Simulation processes in the PRIMO code were divided into 3 parts. The first segment is called S1, which models from the electron beam to the ion chamber. The second segment called S2 has four blocks of jaws that can be adjusted to determine the field size of the radiation beam. The third segment is S3, which can be a water phantom or a patient’s Digital Imaging and Communications in Medicine (DICOM) data. TrueBeam Varian phase-space files for the 6 MV photon beam were imported in the S1 part and simulated in the S2 and S3 parts using the PRIMO code, as shown in Fig. 1. Head of LINAC parts and estimated materials in each component are summarized in Table 1. The voxel size 3 × 3 × 3 mm³ was used to simulate the water phantom.

Table 1.

Head of TrueBeam STx Varian LINAC parts and estimated materials.

No	Component	Composition	Symbol
1	Target	Tungsten, Tungsten-Copper	W, W-Cu
2	Primary collimator	Tungsten	W
3	Flattening filter	Lead-Steel-Copper	Pb-Fe-Cu
4	Ion chamber	Copper	Cu
5	Secondary collimator (Jaws)	Tungsten	W

2.3. AAA calculation

The Analytical Anisotropic Algorithm (AAA) is used in the Eclipse treatment planning system.
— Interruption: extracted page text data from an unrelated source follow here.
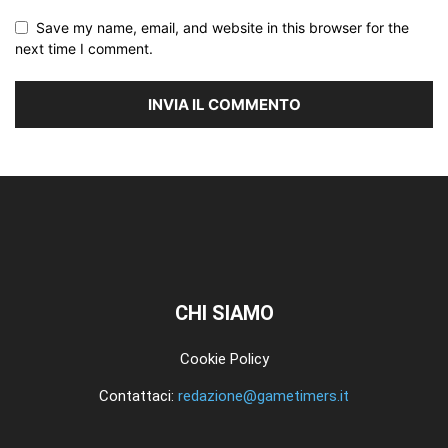
Save my name, email, and website in this browser for the
next time I comment.
CHI SIAMO
Cookie Policy
Contattaci:
redazione@gametimers.it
It was developed by Waldemar Ulmer and Wolfgang Kaissl, in the publication “A Triple Gaussian Pencil beam Model for Photon beam Treatment Planning”, in 1995.²⁷ Photon dose in the water phantom was calculated using AAA in Eclipse software. PDD, cross-plane beam, and in-plane beam profiles were calculated along each axis. The AAA calculation in Eclipse software generated 0.25 × 0.25 × 0.25 mm³ voxels.

2.4. Experiment setup

2.4.1. Relative dose measurement

TrueBeam STx Varian LINAC facility at Songklanagarind Hospital, Prince of Songkla University, was used in this experiment. Fig. 2a shows the 6 MV photon beam irradiating a water phantom. IBA blue phantom was used in the relative dose measurement by using IBA cc13. The ionization chamber scanned along each axis, as shown in Fig. 2b. When scanning along the Z, X, and Y axes, the PDD, cross-plane and in-plane beam profiles were obtained. The ionization chamber was set to move in 1 mm steps along each axis.

Fig. 2.

Experimental set-up (a) in a photograph and (b) in a schematic drawing.²¹

2.4.2. Absolute dose measurement

Experimental measurements of the absolute dose followed the IAEA Technical Report Series No. 398.²⁸ In this work, the Source to Surface Distance (SSD) of water phantom was 100 cm. However, all LINACs in Songklanagarind Hospital calibrate to 1 Gy at Dmax by using the Source Axis Distance (SAD) technique. A comparison between SAD and SSD techniques is shown in Fig. 3. IBA FC65-G with 0.65 cm³ cavity volume, an ionization chamber, was used to measure output radiation along the central axis at depths of 1.5, 5, 10, and 20 cm.

Fig. 3.

Comparison of SAD and SSD techniques.

2.5. Relative dose comparisons

Experimental measurement, AAA calculation, and golden beam data in ASCII format were imported to the PRIMO software. Comparisons between PRIMO simulation results and experimental measurement, AAA calculation, and golden beam were performed using gamma analysis as proposed by Low et al.²⁹ Experimental measurement, AAA calculation, and golden beam were used as reference data and PRIMO simulation results as evaluation data. Gamma index (Г) for reference point (p) and the dose at that point d_e(p) are calculated based on Eq. (1).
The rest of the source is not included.